Children’s socialisation into literate practices through engaging in translation activities in immersion preschool.

Author
Kultti, A., Pramling, N.
Year
2021

Purpose

The study investigates how five-year-olds are socialised into certain interpretive practices that are considered important for the development of reading and writing skills.

Result

The analyses indicate that the kindergarten teacher and the children not only orient themselves towards each other here and now, but that they also orient themselves towards the institutional framework (kindergarten) in which the activity takes place, and that they are involved in both creating and recreating this framework (double dialogic). The analyses also shed light on something typical of teaching activities: the redistribution of influence.
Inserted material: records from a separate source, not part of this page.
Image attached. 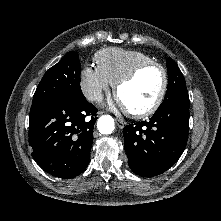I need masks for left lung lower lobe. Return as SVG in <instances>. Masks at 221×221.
I'll use <instances>...</instances> for the list:
<instances>
[{"mask_svg": "<svg viewBox=\"0 0 221 221\" xmlns=\"http://www.w3.org/2000/svg\"><path fill=\"white\" fill-rule=\"evenodd\" d=\"M188 130V96L157 109L149 121L125 126L123 136L130 169L145 177L168 170L183 153Z\"/></svg>", "mask_w": 221, "mask_h": 221, "instance_id": "0a47b994", "label": "left lung lower lobe"}]
</instances>
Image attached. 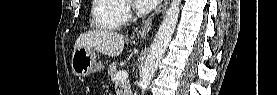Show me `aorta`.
I'll list each match as a JSON object with an SVG mask.
<instances>
[{
	"label": "aorta",
	"instance_id": "762f6f07",
	"mask_svg": "<svg viewBox=\"0 0 277 95\" xmlns=\"http://www.w3.org/2000/svg\"><path fill=\"white\" fill-rule=\"evenodd\" d=\"M180 4L181 0H171L163 21L150 45L140 79L142 95L147 91L174 34L180 13Z\"/></svg>",
	"mask_w": 277,
	"mask_h": 95
}]
</instances>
Initially, the teacher controls the activity, but eventually the children take over control (acquire the practice of interpreting song lyrics) and become co-authors of the lyrics discussed. The study highlights how the children collectively made use of and acquired important meta-communicative tools, which theoretically suggest the emergence of reading and writing skills. Such skills are a prerequisite for being able to participate in cultural practices in and outside educational contexts.

Design

The data material was collected through activities where a group of kindergarten children and their kindergarten teacher listened to and talked about the lyrics to a popular Swedish children's song. The activity was carried out three times, and the conversations between the children and the kindergarten teacher were audio recorded. The kindergarten children and teacher belonged to a bilingual kindergarten in Finland and participated in a Finnish-Swedish ‘language bathing programme’, where Finnish children are introduced to the Swedish language by being ‘bathed’ in it.

References

Kultti, A. & Pramling, N. (2021). "Children’s socialisation into literate practices through engaging in translation activities in immersion preschool". Journal of Early Childhood Literacy, 21(4):590–613.